Investors and analysts reacted quickly to the potential legislative defeat of President Biden's Build Back Better Act. Yet, history says it is too early to write off the passage of significant legislation because it defines a presidency.
In 1993, then-President Bill Clinton faced a similar fight over his budget bill, which included a mix of spending cuts and tax increases aimed to reduce the budget deficit by roughly $500 billion over the next five years.
Similar to today, Republicans were strongly opposed to the legislation, arguing it would do little to reduce the federal deficit and undermine the economy with a list of new taxes. Most Democrats, who had the majority in the Senate 56 to 44, expressed lukewarm support of the legislation but decided to support it only because it was the only viable alternative of doing nothing.
But the final vote was in doubt until Senator Bob Kerry (Democrat-Nebraska) ended weeks of negotiations by saying he would cast a vote in favor of the legislation. Senator Kerry felt the pressure of the moment, stating on the floor of the Senate, "President Clinton, if you are watching now, as I suspect you are, I tell you this: I could not and should not cast a vote that brings down your presidency . . . ,"

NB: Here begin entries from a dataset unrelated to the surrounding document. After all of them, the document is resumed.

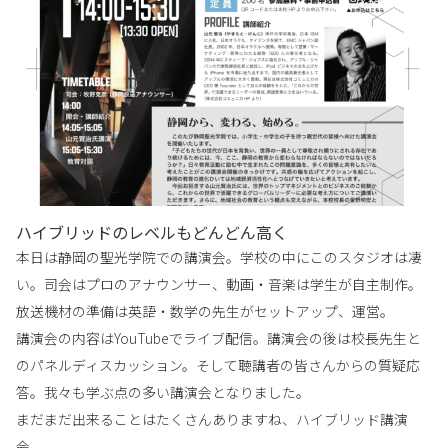
ハイブリッドのレベルもどんどん高く
本日は静岡の聖光学院での講演会。学校の中にこのスタジオは凄
い。司会はプロのアナウンサー、動画・音楽は学生が自主制作。
放送機材の準備は英語・数学の先生がセットアップ、運営。
講演会の内容はYouTubeでライブ配信。講演会の後は校長先生と
のパネルディスカッション。そして聴講者の皆さんからの質疑応
答。我々も学ぶ点の多い講演会となりました。
まだまだ出来ることはたくさんありますね、ハイブリッド講演
会。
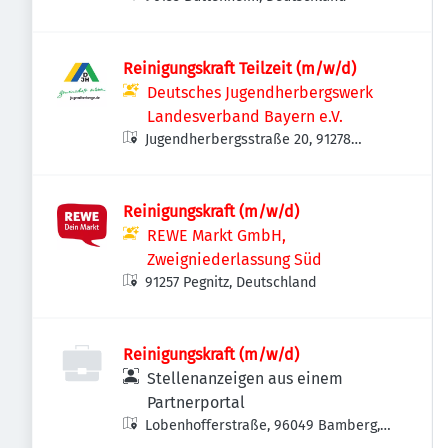
Reinigungskraft Teilzeit (m/w/d)
Deutsches Jugendherbergswerk
Landesverband Bayern e.V.
Jugendherbergsstraße 20, 91278
Pottenstein, Deutschland
Reinigungskraft (m/w/d)
REWE Markt GmbH,
Zweigniederlassung Süd
91257 Pegnitz, Deutschland
Reinigungskraft (m/w/d)
Stellenanzeigen aus einem
Partnerportal
Lobenhofferstraße, 96049 Bamberg,
Deutschland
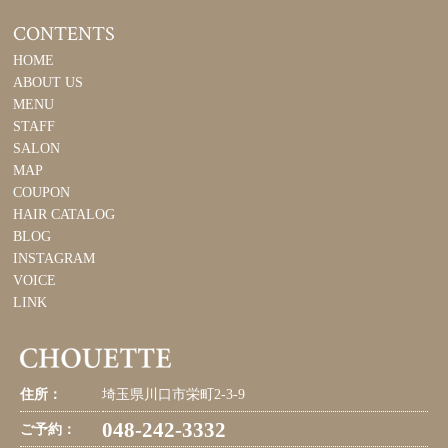
CONTENTS
HOME
ABOUT US
MENU
STAFF
SALON
MAP
COUPON
HAIR CATALOG
BLOG
INSTAGRAM
VOICE
LINK
住所：
埼玉県川口市栄町2-3-9
048-242-3332
ご予約：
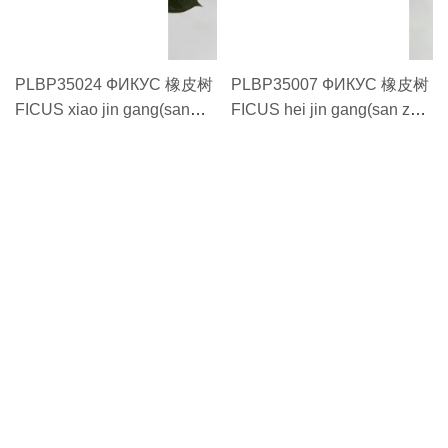
PLBP35024 ФИКУС 橡皮树
PLBP35007 ФИКУС 橡皮树
FICUS xiao jin gang(san
FICUS hei jin gang(san zhu
zhu miao)#10 小金刚（三株
miao)#12 黑金刚（三株苗）
苗）#10
#12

In the end, Clinton's budget bill passed the Senate by a vote of 51 to 50, with Vice President Gore casting the deciding vote. With the Senate evenly split today (50 Republicans and 48 Democrats and two independents who caucus with the Democrats), it would require a vote by Vice President Kamala Harris to pass the Build Back Better Act.
Senator Manchin finds himself in the same "hot seat." I would be willing to bet Mr. Manchin will ultimately reach a compromise with President Biden in early 2022 since he too would not want to be responsible for defeating defining legislation of Biden's presidency.